(TASK TO COMPLETE):
Could you repeat the records below exactly, leaving out any pictures?

(DATA TO EXAMINE):
# # # # # # #

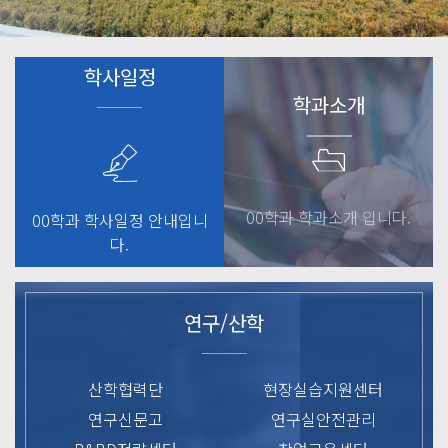
학사일정
학과소개
00학과 학과소개 입니다.
00학과 학사일정 안내입니
다.
연구/산학
산학협력단
현장실습지원센터
연구신문고
연구실안전관리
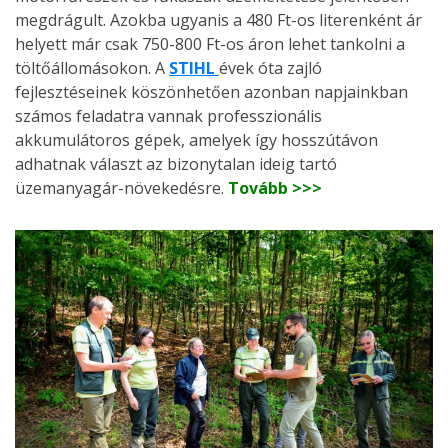
megdrágult. Azokba ugyanis a 480 Ft-os literenként ár
helyett már csak 750-800 Ft-os áron lehet tankolni a
töltőállomásokon. A
STIHL
évek óta zajló
fejlesztéseinek köszönhetően azonban napjainkban
számos feladatra vannak professzionális
akkumulátoros gépek, amelyek így hosszútávon
adhatnak választ az bizonytalan ideig tartó
üzemanyagár-növekedésre.
Tovább >>>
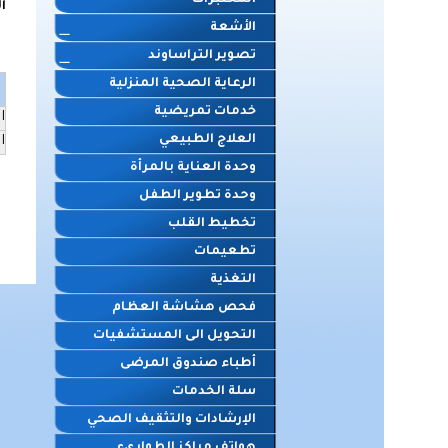
المختبرات
ا
الأشعة
تصوير التراساوند
الرعاية الصحية المنزلية
خدمات تمريضية
ا
العلاج الطبيعي
ا
وحدة العناية بالمرأة
وحدة تطوير الطفل
تخطيط القلب
تطعيمات
التغذية
فحص هشاشة العظام
التحويل الى المستشفيات
أطباء صندوق المرضى
سلة الخدمات
الإرشادات والتثقيف الصحي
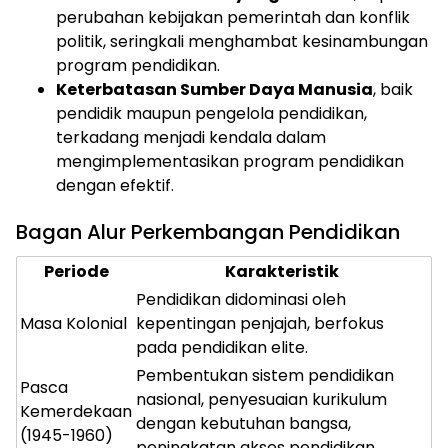
perubahan kebijakan pemerintah dan konflik
politik, seringkali menghambat kesinambungan
program pendidikan.
Keterbatasan Sumber Daya Manusia
, baik
pendidik maupun pengelola pendidikan,
terkadang menjadi kendala dalam
mengimplementasikan program pendidikan
dengan efektif.
Bagan Alur Perkembangan Pendidikan
Periode
Karakteristik
Pendidikan didominasi oleh
Masa Kolonial
kepentingan penjajah, berfokus
pada pendidikan elite.
Pembentukan sistem pendidikan
Pasca
nasional, penyesuaian kurikulum
Kemerdekaan
dengan kebutuhan bangsa,
(1945-1960)
peningkatan akses pendidikan.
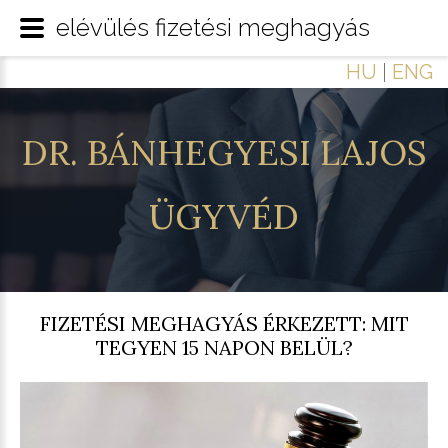
elévülés fizetési meghagyás
HU
|
ENG
DR.
BÁNHEGYESI
LAJOS
ÜGYVÉD
FIZETÉSI MEGHAGYÁS ÉRKEZETT: MIT
TEGYEN 15 NAPON BELÜL?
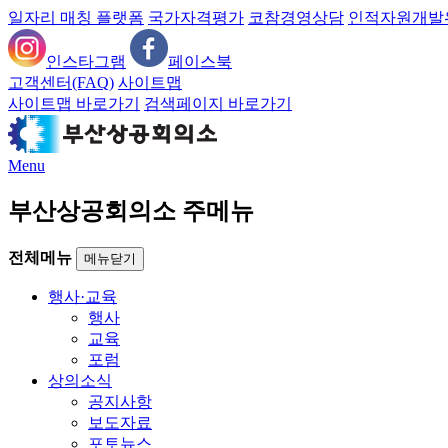
일자리 매칭 플랫폼
국가자격평가
코참경영상담
인적자원개발
인스타그램
페이스북
고객센터(FAQ)
사이트맵
사이트맵 바로가기
검색페이지 바로가기
Menu
부산상공회의소 주메뉴
전체메뉴
메뉴닫기
행사·교육
행사
교육
포럼
상의소식
공지사항
보도자료
포토뉴스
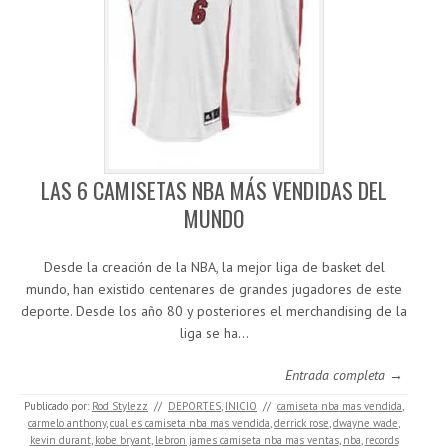
LAS 6 CAMISETAS NBA MÁS VENDIDAS DEL
MUNDO
Desde la creación de la NBA, la mejor liga de basket del
mundo, han existido centenares de grandes jugadores de este
deporte. Desde los año 80 y posteriores el merchandising de la
liga se ha…
Entrada completa →
Publicado por:
Rod Stylezz
//
DEPORTES
,
INICIO
//
camiseta nba mas vendida
,
carmelo anthony
,
cual es camiseta nba mas vendida
,
derrick rose
,
dwayne wade
,
kevin durant
,
kobe bryant
,
lebron james camiseta nba mas ventas
,
nba
,
records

# # # # # # #

(RESPONSE):
학사일정
학과소개
00학과 학과소개 입니다.
00학과 학사일정 안내입니
다.
연구/산학
산학협력단
현장실습지원센터
연구신문고
연구실안전관리
megdrágult. Azokba ugyanis a 480 Ft-os literenként ár
helyett már csak 750-800 Ft-os áron lehet tankolni a
töltőállomásokon. A
STIHL
évek óta zajló
fejlesztéseinek köszönhetően azonban napjainkban
számos feladatra vannak professzionális
akkumulátoros gépek, amelyek így hosszútávon
adhatnak választ az bizonytalan ideig tartó
üzemanyagár-növekedésre.
Tovább >>>
المختبرات
ا
الأشعة
تصوير التراساوند
الرعاية الصحية المنزلية
خدمات تمريضية
ا
العلاج الطبيعي
ا
وحدة العناية بالمرأة
وحدة تطوير الطفل
تخطيط القلب
تطعيمات
التغذية
فحص هشاشة العظام
التحويل الى المستشفيات
أطباء صندوق المرضى
سلة الخدمات
الإرشادات والتثقيف الصحي
perubahan kebijakan pemerintah dan konflik
politik, seringkali menghambat kesinambungan
program pendidikan.
Keterbatasan Sumber Daya Manusia
, baik
pendidik maupun pengelola pendidikan,
terkadang menjadi kendala dalam
mengimplementasikan program pendidikan
dengan efektif.
Bagan Alur Perkembangan Pendidikan
Periode
Karakteristik
Pendidikan didominasi oleh
Masa Kolonial
kepentingan penjajah, berfokus
pada pendidikan elite.
Pembentukan sistem pendidikan
Pasca
nasional, penyesuaian kurikulum
Kemerdekaan
dengan kebutuhan bangsa,
(1945-1960)
peningkatan akses pendidikan.
elévülés fizetési meghagyás
HU
|
ENG
DR.
BÁNHEGYESI
LAJOS
ÜGYVÉD
FIZETÉSI MEGHAGYÁS ÉRKEZETT: MIT
TEGYEN 15 NAPON BELÜL?
일자리 매칭 플랫폼
국가자격평가
코참경영상담
인적자원개발
인스타그램
페이스북
고객센터(FAQ)
사이트맵
사이트맵 바로가기
검색페이지 바로가기
Menu
부산상공회의소 주메뉴
전체메뉴
메뉴닫기
행사·교육
행사
교육
포럼
상의소식
공지사항
보도자료
포토뉴스
LAS 6 CAMISETAS NBA MÁS VENDIDAS DEL
MUNDO
Desde la creación de la NBA, la mejor liga de basket del
mundo, han existido centenares de grandes jugadores de este
deporte. Desde los año 80 y posteriores el merchandising de la
liga se ha…
Entrada completa →
Publicado por:
Rod Stylezz
//
DEPORTES
,
INICIO
//
camiseta nba mas vendida
,
carmelo anthony
,
cual es camiseta nba mas vendida
,
derrick rose
,
dwayne wade
,
kevin durant
,
kobe bryant
,
lebron james camiseta nba mas ventas
,
nba
,
records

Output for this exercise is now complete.